Merel van Vroonhoven, who was appointed by the Ministers of Education as a driver for tackling the teacher shortage, warned about this during a briefing in the Lower House on Wednesday. The former top woman of the Netherlands Authority for the Financial Markets (AFM) switched to education herself last year and is currently retraining as a teacher in special education.
In the Lower House, Van Vroonhoven spoke about her findings, which she presented in the summer. Van Vroonhoven, who said he had spoken to hundreds of side entrants, believes that everything superfluous should be removed from the training for side entrants. “Don’t let people in their 40s fill out endless self-assessments, don’t let someone who has always worked at a company where English was the main language follow English.”
Full mailbox
Van Vroonhoven talked about her “full mailbox” in which she read a message from a PhD physicist. He is now retraining as a secondary school teacher of physics, but must demonstrate his research skills in his training. While he has been working on his PhD research for years. “They are treated according to a checklist and sometimes treated as a 19-year-old.” That has a demotivating effect, says Van Vroonhoven. She could “write a whole book about all the comments she received about it.”
She argues that the teacher shortage should be the absolute top priority. “We don’t want a benefits affair in education.” That also means, says Van Vroonhoven, that the “salary problem” must be tackled. Primary school teachers earn less than their secondary school colleagues, even though they all have a college education. “If you don’t address that, you’re not going to solve the teacher shortage.” This also applies to class size. “It won’t work if those classes stay that big.”
To the heart
Other matters, such as appropriate education and a revision of the curriculum, are secondary to solving the teacher shortage, she says. “Appropriate education is close to my heart. But I think of a curriculum review: is that really necessary now? ”

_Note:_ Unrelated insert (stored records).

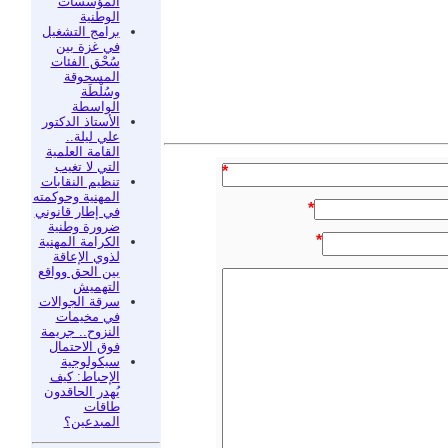
المؤسسات
الوطنية
برامج التشغيل
في غزة بين
سُحْق الفئات
المسحوقة
وسُلْطَة
الواسطة
الأستاذ الدكتور
علي ليلة..
القامة العلمية
التي لا تغيب
*
تنظيم النقابات
المهنية وحوكمته
*
في إطار قانوني
ضرورة وطنية
*
الكرامة المهنية
لذوي الإعاقة
بين الحق وواقع
التهميش
سرقة الجوالات
في مخيمات
النزوح.. جريمة
فوق الاحتمال
سيكولوجية
الإحباط: كيف
يُهدر الحاقدون
طاقات
المبدعين؟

Van Vroonhoven expressed her irritation at the fact that the teacher shortage is now considered “almost normal”. “We find it normal that there is no teacher in front of the class, that no language teaching is given to children with a language deficiency because there is no teacher, that classes are sent home.”
Distressing shortage
It also disturbs Van Vroonhoven that there is still “no clear picture” of the teacher shortage, and that it is therefore also unknown where the problems are greatest and which children are the victims. “I understand that the House is also asking for that. I can only say: keep doing that. ”
According to her, there is no explanation for one school having to send students home due to a lack of teachers, while a school a kilometer away is not bothered by anything.
An underexposed problem is the “dire shortage” of school directors. Van Vroonhoven believes that more attention should be paid to this soon, because a school without or with a bad principal also sees teachers leaving faster.